**Task statement**
Your reply should contain the whole listing below, repeated exactly, and no images.
(Beginning of Material supplied)
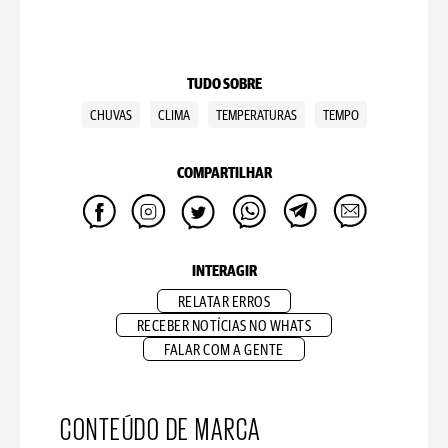
TUDO SOBRE
CHUVAS
CLIMA
TEMPERATURAS
TEMPO
COMPARTILHAR
INTERAGIR
RELATAR ERROS
RECEBER NOTÍCIAS NO WHATS
FALAR COM A GENTE
CONTEÚDO DE MARCA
(End of Material supplied)
**Output of the task**
TUDO SOBRE
CHUVAS
CLIMA
TEMPERATURAS
TEMPO
COMPARTILHAR
INTERAGIR
RELATAR ERROS
RECEBER NOTÍCIAS NO WHATS
FALAR COM A GENTE
CONTEÚDO DE MARCA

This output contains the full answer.